‘Wholesale Backorders – Why So Often?’ – ‘Product Sourcing Newsletter’
‘Worldwide Brands’ has released their latest ‘Product Sourcing Newsletter’, complete with product sourcing tips for home-based e-tailers, upcoming trade shows, and spotlighted eCommerce wholesalers. The featured article is titled “Wholesale Backorders – Why So Often?”. [Product Sourcing Newsletter]
Worldwide Brands’ has released their latest ‘Product Sourcing Newsletter’.
Wholesale Backorders – Why So Often?
I’ve been getting a lot of questions about wholesaler backorders over the last few months, especially related to drop shippers.
When you use a drop shipper, you place images and descriptions of a product on your site, make the sale and collect the money from your customer, and then pay the wholesale price to the drop shipper. The drop shipper then delivers to your customer, and you never touch the product.
What happens, though, when you make a sale, place the order with the drop shipper, and that wholesale drop shipper is ‘out of stock’ all of a sudden and can’t send the product to your customer?
The First Thing To Understand:
The first thing we need to understand as retail business owners is that there will always be situations in which our suppliers run out of stock and can’t deliver something to us or our customers. It goes with the territory, and is a normal part of the retail business. (In case you hadn’t considered it…if you’re selling products online, you’re in the retail business!)
So, backorders and out of stock situations are something we will always deal with in retail.
Why So Much More Of It Now?
The thing that has both offline and online retailers concerned right now is that there are more wholesale and drop shipper backorders than usual.
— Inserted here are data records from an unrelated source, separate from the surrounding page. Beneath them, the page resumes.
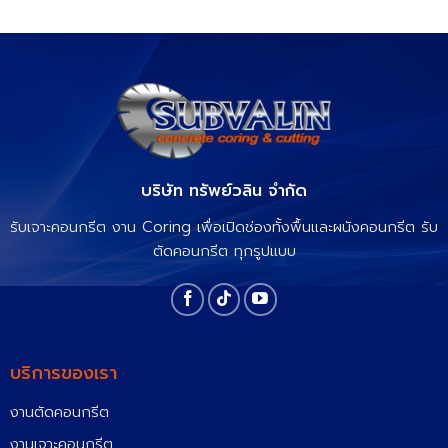
บริษัท ทรัพย์วลิน จำกัด
รับเจาะคอนกรีต งาน Coring เพื่อเปิดช่องทั้งพื้นและผนังคอนกรีต รับ
ตัดคอนกรีต ทุกรูปแบบ
บริการของเรา
งานตัดคอนกรีต
งานเจาะคอนกรีต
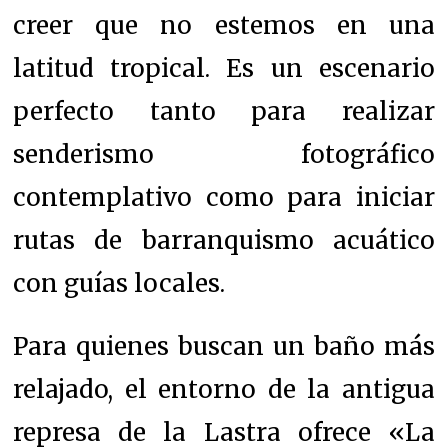
creer que no estemos en una
latitud tropical. Es un escenario
perfecto tanto para realizar
senderismo fotográfico
contemplativo como para iniciar
rutas de barranquismo acuático
con guías locales.
Para quienes buscan un baño más
relajado, el entorno de la antigua
represa de la Lastra ofrece «La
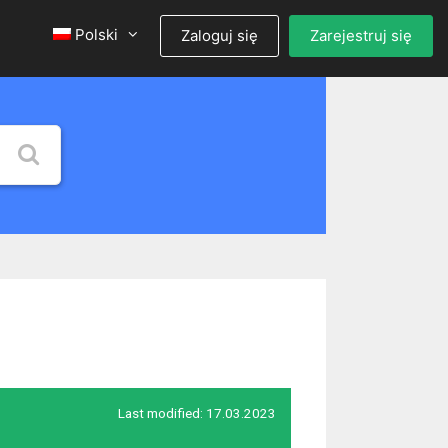
Polski
Zaloguj się
Zarejestruj się
Last modified:
17.03.2023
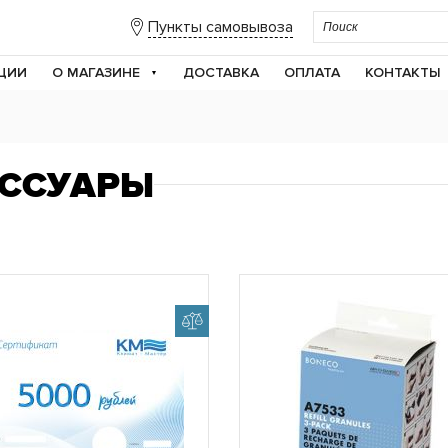
Пункты самовывоза
ЦИИ
О МАГАЗИНЕ
ДОСТАВКА
ОПЛАТА
КОНТАКТЫ
ЕССУАРЫ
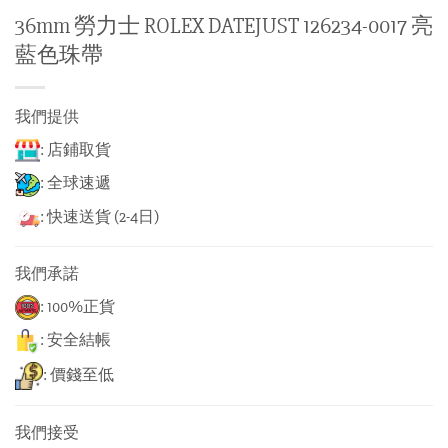
36mm 勞力士 ROLEX DATEJUST 126234-0017 亮
藍色珠帶
我們提供
: 店鋪取貨
: 全球速遞
: 快速送貨 (2-4日)
我們承諾
: 100%正貨
: 安全結帳
: 價錢至低
我們接受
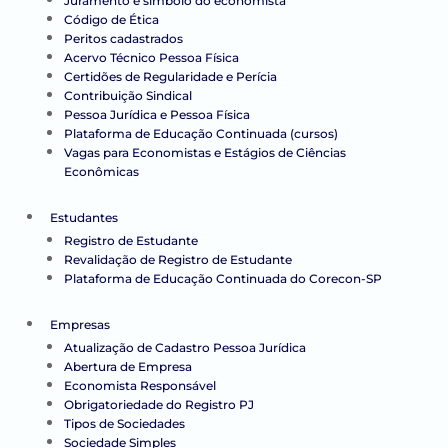
Juramento e símbolo do economista
Código de Ética
Peritos cadastrados
Acervo Técnico Pessoa Física
Certidões de Regularidade e Perícia
Contribuição Sindical
Pessoa Jurídica e Pessoa Física
Plataforma de Educação Continuada (cursos)
Vagas para Economistas e Estágios de Ciências
Econômicas
Estudantes
Registro de Estudante
Revalidação de Registro de Estudante
Plataforma de Educação Continuada do Corecon-SP
Empresas
Atualização de Cadastro Pessoa Jurídica
Abertura de Empresa
Economista Responsável
Obrigatoriedade do Registro PJ
Tipos de Sociedades
Sociedade Simples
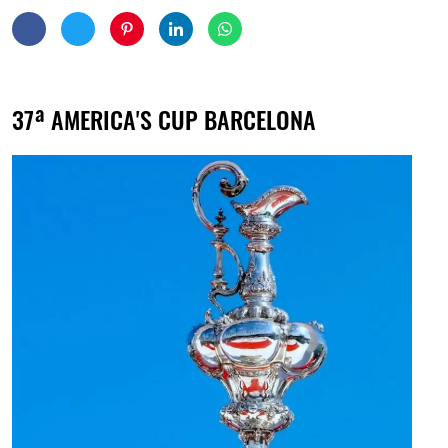
37ª AMERICA'S CUP BARCELONA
For some of us, it seems that every other order we place with a supplier gets answered with “Sorry, we’re out of stock at the moment”.
Why is that happening more often these days?
Simple answer… Recession!
Think about how you’re dealing with the recession in your own household. If you’re like most people, you’re cutting out non-essential services, watching your budget carefully, and holding on to more cash instead of spending it.
The exact same is true of your wholesale suppliers. For a wholesaler to stock a warehouse full of products, they need to have ‘Positive Cash Flow’. Money coming in at a rate that is greater than money going out. In a recession, consumers are buying less, so wholesalers are unsure how much product they’ll be able to sell, and the result is that they don’t stock as much product as they normally would in a good economy. They’re doing the best they can to minimize their own risk and maintain a positive cash flow.
So, you have more backorders because wholesalers have to be careful with their money, and stock fewer products.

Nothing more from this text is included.